You are viewing a plain text version of this content. The canonical link for it is here.

Posted to users@kafka.apache.org by Jason Rosenberg <jb...@squareup.com> on 2015/04/08 19:31:08 UTC

expected behavior if a node undergoes unclean shutdown

Hello,

I'm still trying to get to the bottom of an issue we had previously, with
an unclean shutdown during an upgrade to 0.8.2.1 (from 0.8.1.1).  In that
case, the controlled shutdown was interrupted, and the node was shutdown
abruptly.  This resulted in about 5 minutes of unavailability for most
partitions.  (I think that issue is related to the one reported by Thunder
in the thread titled: "Problem with node after restart no partitions?").

Anyway, while investigating that, I've gotten side-tracked, trying
understand what the expected behavior should be, if the controller node
dies abruptly.

To test this, I have a small test cluster (2 nodes, 100 partitions, each
with replication factor 2, using 0.8.2.1).  There are also a few test
producer clients, some of them high volume....

I intentionally killed the controller node hard.  I noticed that for 10
seconds, the second node spammed the logs for 10 seconds trying to fetch
data for the partitions it was following on the node that was killed.
Finally, after about 10 seconds, the second node elected itself the new
controller, and things slowly recovered.

Clients could not successfully produce to the affected partitions until the
new controller was elected (and got failed meta-data requests trying to
discover the new leader partition).

I would have expected the cluster to recover more quickly if a node fails,
if we have available replicas that can become leader and start receiving
data.  With just 100 partitions, I would have expected this recovery to
happen very quickly.  (Whereas in our previous issue, where it seemed to
take 5 minutes, the longer duration there was probably related to a much
larger number of partitions).

Anyway, before I start filing Jira's and attaching log snippets, I'd like
to understand what the expected behavior should be?

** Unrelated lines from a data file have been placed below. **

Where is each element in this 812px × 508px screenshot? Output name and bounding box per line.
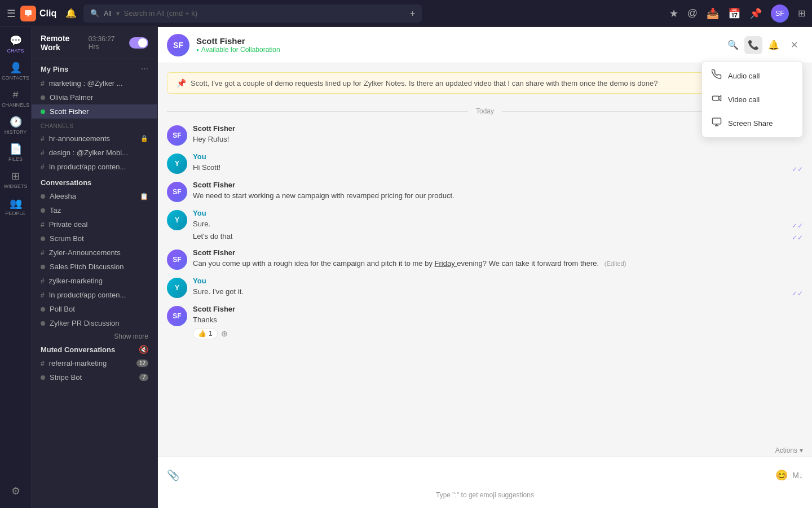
muted-referral-marketing[interactable]: # referral-marketing 12 [32, 356, 157, 370]
top-bar: ☰ Cliq 🔔 🔍 All ▾ + ★ @ 📥 📅 📌 SF ⊞ [0, 0, 812, 27]
msg-text-4: Sure. [193, 218, 210, 230]
search-chat-button[interactable]: 🔍 [724, 36, 742, 54]
hash-icon-2: # [41, 135, 45, 143]
chats-label: CHATS [7, 48, 24, 54]
lock-icon: 🔒 [140, 135, 148, 142]
close-chat-button[interactable]: ✕ [785, 36, 803, 54]
inbox-icon[interactable]: 📥 [707, 7, 719, 20]
reaction-emoji: 👍 [198, 330, 206, 338]
channel-design[interactable]: # design : @Zylker Mobi... [32, 146, 157, 160]
calendar-icon[interactable]: 📅 [728, 7, 740, 20]
message-input[interactable] [184, 464, 771, 487]
msg-edited-6: (Edited) [604, 260, 626, 267]
conv-zylker-pr[interactable]: Zylker PR Discussion [32, 316, 157, 330]
user-avatar[interactable]: SF [771, 5, 789, 23]
channel-hr-announcements[interactable]: # hr-announcements 🔒 [32, 132, 157, 146]
actions-button[interactable]: Actions ▾ [775, 446, 803, 454]
msg-content-6: Scott Fisher Can you come up with a roug… [193, 248, 803, 270]
stripe-bot-badge: 7 [139, 374, 148, 381]
svg-rect-1 [713, 96, 719, 100]
chats-icon: 💬 [10, 34, 22, 47]
conv-product-app-content[interactable]: # In product/app conten... [32, 288, 157, 302]
msg-sender-7: You [193, 277, 206, 285]
markdown-button[interactable]: M↓ [792, 471, 803, 480]
msg-tick-2: ✓✓ [792, 165, 803, 173]
conv-taz[interactable]: Taz [32, 203, 157, 217]
top-bar-right: ★ @ 📥 📅 📌 SF ⊞ [669, 5, 805, 23]
sidebar-item-files[interactable]: 📄 FILES [3, 140, 28, 165]
history-label: HISTORY [5, 129, 27, 135]
main-layout: 💬 CHATS 👤 CONTACTS # CHANNELS 🕐 HISTORY … [0, 27, 812, 508]
msg-avatar-scott-4: SF [167, 306, 187, 326]
msg-text-6: Can you come up with a rough idea for th… [193, 258, 803, 269]
app-logo: Cliq [20, 6, 56, 21]
aleesha-emoji: 📋 [140, 192, 148, 200]
actions-bar: Actions ▾ [158, 444, 812, 457]
screen-share-option[interactable]: Screen Share [702, 111, 802, 135]
global-search-bar[interactable]: 🔍 All ▾ + [83, 5, 422, 23]
video-call-label: Video call [728, 95, 760, 104]
muted-stripe-bot[interactable]: Stripe Bot 7 [32, 370, 157, 384]
msg-header-6: Scott Fisher [193, 248, 803, 257]
msg-header-2: You [193, 152, 803, 161]
channel-product-app[interactable]: # In product/app conten... [32, 160, 157, 174]
search-input[interactable] [124, 9, 405, 17]
search-filter-chevron[interactable]: ▾ [116, 10, 120, 17]
sidebar-item-contacts[interactable]: 👤 CONTACTS [3, 59, 28, 84]
message-3: SF Scott Fisher We need to start working… [167, 178, 803, 204]
stripe-bot-status [41, 375, 45, 380]
message-7: Y You Sure. I've got it. ✓✓ [167, 274, 803, 300]
conv-private-deal[interactable]: # Private deal [32, 217, 157, 231]
sidebar-item-widgets[interactable]: ⊞ WIDGETS [3, 167, 28, 192]
video-call-option[interactable]: Video call [702, 87, 802, 111]
conv-zyler-announcements[interactable]: # Zyler-Announcements [32, 246, 157, 260]
msg-avatar-scott-2: SF [167, 182, 187, 202]
input-hint: Type ":" to get emoji suggestions [167, 491, 803, 501]
conv-poll-bot[interactable]: Poll Bot [32, 302, 157, 316]
chat-contact-avatar: SF [167, 34, 189, 56]
conv-sales-pitch[interactable]: Sales Pitch Discussion [32, 260, 157, 274]
msg-header-7: You [193, 277, 803, 285]
audio-call-option[interactable]: Audio call [702, 64, 802, 87]
workspace-toggle[interactable] [129, 37, 148, 49]
attach-button[interactable]: 📎 [167, 469, 179, 481]
sidebar-item-history[interactable]: 🕐 HISTORY [3, 113, 28, 138]
menu-icon[interactable]: ☰ [7, 7, 16, 20]
conv-zylker-marketing[interactable]: # zylker-marketing [32, 274, 157, 288]
widgets-icon: ⊞ [11, 170, 20, 182]
star-icon[interactable]: ★ [669, 7, 678, 20]
sidebar-item-channels[interactable]: # CHANNELS [3, 86, 28, 111]
people-label: PEOPLE [5, 211, 25, 216]
sidebar-item-chats[interactable]: 💬 CHATS [3, 32, 28, 56]
thumbsup-reaction[interactable]: 👍 1 [193, 328, 218, 339]
grid-icon[interactable]: ⊞ [798, 8, 805, 19]
channels-section-label: CHANNELS [41, 123, 73, 129]
audio-call-icon [711, 69, 722, 82]
status-dot-online [41, 110, 45, 114]
msg-tick-4: ✓✓ [792, 222, 803, 230]
pin-olivia-palmer[interactable]: Olivia Palmer [32, 90, 157, 104]
hash-icon-5: # [41, 221, 45, 229]
my-pins-more-button[interactable]: ··· [141, 64, 148, 74]
conv-aleesha[interactable]: Aleesha 📋 [32, 189, 157, 203]
notification-bell-icon[interactable]: 🔔 [65, 8, 77, 19]
pin-scott-fisher[interactable]: Scott Fisher [32, 104, 157, 119]
search-add-button[interactable]: + [410, 8, 415, 19]
conv-scrum-bot[interactable]: Scrum Bot [32, 231, 157, 246]
sidebar-item-settings[interactable]: ⚙ [3, 479, 28, 503]
search-filter-dropdown[interactable]: All [104, 10, 111, 17]
aleesha-status [41, 194, 45, 199]
show-more-button[interactable]: Show more [32, 330, 157, 343]
pin-marketing-channel[interactable]: # marketing : @Zylker ... [32, 76, 157, 90]
add-reaction-button[interactable]: ⊕ [221, 329, 228, 338]
msg-tick-7: ✓✓ [792, 290, 803, 297]
emoji-button[interactable]: 😊 [775, 469, 788, 481]
notification-button[interactable]: 🔔 [765, 36, 783, 54]
audio-call-label: Audio call [728, 72, 760, 80]
call-button[interactable]: 📞 [744, 36, 762, 54]
mention-icon[interactable]: @ [687, 7, 698, 19]
chat-header-actions: 🔍 📞 🔔 ✕ [724, 36, 803, 54]
sidebar-item-people[interactable]: 👥 PEOPLE [3, 194, 28, 219]
workspace-name: Remote Work [41, 34, 89, 52]
pin-icon[interactable]: 📌 [749, 7, 762, 20]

If a controller (or really any node in the cluster) undergoes unclean
shutdown, how should the cluster respond, in keeping replicas available
(assuming all replicas were in ISR before the shutdown).  How fast should
controller and partition leader election happen in this case?

Thanks,

Jason

Re: expected behavior if a node undergoes unclean shutdown

Posted by Jason Rosenberg <jb...@squareup.com>.

Anyone have any thoughts here?

On Wed, Apr 8, 2015 at 9:07 PM, Jason Rosenberg <jb...@squareup.com> wrote:

> I've confirmed that the same thing happens even if it's not the controller
> that's killed hard.  Also, in several trials, it took between 10-30 seconds
> to recover.
>
> Jason
>
> On Wed, Apr 8, 2015 at 1:31 PM, Jason Rosenberg <jb...@squareup.com> wrote:
>
>> Hello,
>>
>> I'm still trying to get to the bottom of an issue we had previously, with
>> an unclean shutdown during an upgrade to 0.8.2.1 (from 0.8.1.1).  In that
>> case, the controlled shutdown was interrupted, and the node was shutdown
>> abruptly.  This resulted in about 5 minutes of unavailability for most
>> partitions.  (I think that issue is related to the one reported by Thunder
>> in the thread titled: "Problem with node after restart no partitions?").
>>
>> Anyway, while investigating that, I've gotten side-tracked, trying
>> understand what the expected behavior should be, if the controller node
>> dies abruptly.
>>
>> To test this, I have a small test cluster (2 nodes, 100 partitions, each
>> with replication factor 2, using 0.8.2.1).  There are also a few test
>> producer clients, some of them high volume....
>>
>> I intentionally killed the controller node hard.  I noticed that for 10
>> seconds, the second node spammed the logs for 10 seconds trying to fetch
>> data for the partitions it was following on the node that was killed.
>> Finally, after about 10 seconds, the second node elected itself the new
>> controller, and things slowly recovered.
>>
>> Clients could not successfully produce to the affected partitions until
>> the new controller was elected (and got failed meta-data requests trying to
>> discover the new leader partition).
>>
>> I would have expected the cluster to recover more quickly if a node
>> fails, if we have available replicas that can become leader and start
>> receiving data.  With just 100 partitions, I would have expected this
>> recovery to happen very quickly.  (Whereas in our previous issue, where it
>> seemed to take 5 minutes, the longer duration there was probably related to
>> a much larger number of partitions).
>>
>> Anyway, before I start filing Jira's and attaching log snippets, I'd like
>> to understand what the expected behavior should be?
>>
>> If a controller (or really any node in the cluster) undergoes unclean
>> shutdown, how should the cluster respond, in keeping replicas available
>> (assuming all replicas were in ISR before the shutdown).  How fast should
>> controller and partition leader election happen in this case?
>>
>> Thanks,
>>
>> Jason
>>
>
>

Re: expected behavior if a node undergoes unclean shutdown

Posted by Jason Rosenberg <jb...@squareup.com>.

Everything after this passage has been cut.